No meu tempo de criança contava-se a história do “Capuchinho Vermelho e o Lobo Mau”. Segundo reza a história, o Capuchinho Vermelho ia levar à avó alguns bolos e um pote de mel quando o lobo mau lhe apareceu ao caminho. Apesar da recomendação da mãe para que não falasse com estranhos, o capuchinho deu trela ao lobo pois até que lhe pareceu muito simpático. Todo o lobo mau tem um ar simpático por isso a história se tem repetido ao longo dos tempos…

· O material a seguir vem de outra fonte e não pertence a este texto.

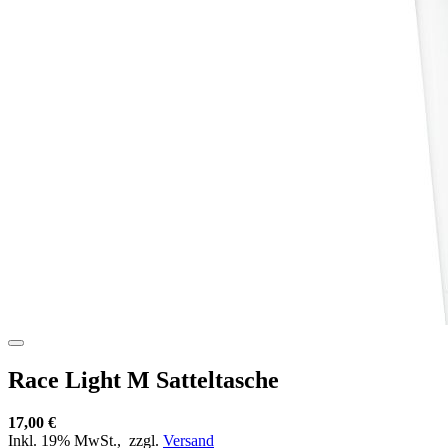
Race Light M Satteltasche
17,00 €
Inkl. 19% MwSt.,
zzgl.
Versand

Ao chegar a casa da avó, o lobo que já tinha comido a avó, comeu-a também. Era um lobo de muito sustento e não fazia distinção entre novas e velhas…. Comia todas que lhe apareciam pela frente. Enfim, uma história pouco recomendável para as crianças mais pequenas.
Sempre que se fala em banco bom e banco mau, vem à baila esta história do Capuchinho Vermelho a ser comido pelo lobo mau. Recentemente, António Costa sugeriu a criação de um gigantesco “banco mau” (não confundir com o Lobo Mau) que teria como função ficar com os ativos tóxicos da banca nacional. Apesar das boas intenções, também me parece que este banco mau, a exemplo de outros e, tal como o lobo mau, vai acabar por comer os inocentes Capuchinhos Vermelhos que somos afinal todos nós.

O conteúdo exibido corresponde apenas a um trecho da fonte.